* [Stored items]
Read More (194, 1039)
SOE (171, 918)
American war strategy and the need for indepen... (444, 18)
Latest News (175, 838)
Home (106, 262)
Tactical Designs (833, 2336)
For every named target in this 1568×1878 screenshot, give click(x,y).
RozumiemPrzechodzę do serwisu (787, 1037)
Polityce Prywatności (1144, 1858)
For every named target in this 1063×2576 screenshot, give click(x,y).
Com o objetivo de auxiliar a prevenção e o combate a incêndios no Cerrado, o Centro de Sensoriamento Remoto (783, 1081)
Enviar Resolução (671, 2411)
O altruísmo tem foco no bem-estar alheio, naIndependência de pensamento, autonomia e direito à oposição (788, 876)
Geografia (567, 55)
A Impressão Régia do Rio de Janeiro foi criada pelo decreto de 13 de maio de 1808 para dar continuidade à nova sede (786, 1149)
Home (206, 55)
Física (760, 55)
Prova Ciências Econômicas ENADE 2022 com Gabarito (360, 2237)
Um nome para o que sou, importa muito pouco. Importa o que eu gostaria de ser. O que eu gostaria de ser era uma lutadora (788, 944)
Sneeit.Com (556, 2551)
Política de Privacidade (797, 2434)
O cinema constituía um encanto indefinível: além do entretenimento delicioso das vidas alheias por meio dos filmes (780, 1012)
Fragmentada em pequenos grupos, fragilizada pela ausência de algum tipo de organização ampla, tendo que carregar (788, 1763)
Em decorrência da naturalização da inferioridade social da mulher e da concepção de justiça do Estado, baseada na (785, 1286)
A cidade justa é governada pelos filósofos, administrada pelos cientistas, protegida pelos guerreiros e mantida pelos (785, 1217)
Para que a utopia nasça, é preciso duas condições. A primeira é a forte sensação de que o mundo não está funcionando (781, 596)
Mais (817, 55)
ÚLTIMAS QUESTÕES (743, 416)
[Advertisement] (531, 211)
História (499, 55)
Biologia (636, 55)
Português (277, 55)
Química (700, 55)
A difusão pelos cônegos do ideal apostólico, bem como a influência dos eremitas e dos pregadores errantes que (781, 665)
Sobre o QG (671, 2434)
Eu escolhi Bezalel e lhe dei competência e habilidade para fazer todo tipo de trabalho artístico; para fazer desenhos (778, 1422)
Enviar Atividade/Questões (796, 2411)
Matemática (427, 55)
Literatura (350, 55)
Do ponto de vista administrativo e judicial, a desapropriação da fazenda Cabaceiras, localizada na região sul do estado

* [What the exercise asks]
Lines after the one containing "A cidade justa" are left out; every line from the start of the entries through that line is restated word for word.

* [Your solution]
Read More (194, 1039)
SOE (171, 918)
American war strategy and the need for indepen... (444, 18)
Latest News (175, 838)
Home (106, 262)
Tactical Designs (833, 2336)
For every named target in this 1568×1878 screenshot, give click(x,y).
RozumiemPrzechodzę do serwisu (787, 1037)
Polityce Prywatności (1144, 1858)
For every named target in this 1063×2576 screenshot, give click(x,y).
Com o objetivo de auxiliar a prevenção e o combate a incêndios no Cerrado, o Centro de Sensoriamento Remoto (783, 1081)
Enviar Resolução (671, 2411)
O altruísmo tem foco no bem-estar alheio, naIndependência de pensamento, autonomia e direito à oposição (788, 876)
Geografia (567, 55)
A Impressão Régia do Rio de Janeiro foi criada pelo decreto de 13 de maio de 1808 para dar continuidade à nova sede (786, 1149)
Home (206, 55)
Física (760, 55)
Prova Ciências Econômicas ENADE 2022 com Gabarito (360, 2237)
Um nome para o que sou, importa muito pouco. Importa o que eu gostaria de ser. O que eu gostaria de ser era uma lutadora (788, 944)
Sneeit.Com (556, 2551)
Política de Privacidade (797, 2434)
O cinema constituía um encanto indefinível: além do entretenimento delicioso das vidas alheias por meio dos filmes (780, 1012)
Fragmentada em pequenos grupos, fragilizada pela ausência de algum tipo de organização ampla, tendo que carregar (788, 1763)
Em decorrência da naturalização da inferioridade social da mulher e da concepção de justiça do Estado, baseada na (785, 1286)
A cidade justa é governada pelos filósofos, administrada pelos cientistas, protegida pelos guerreiros e mantida pelos (785, 1217)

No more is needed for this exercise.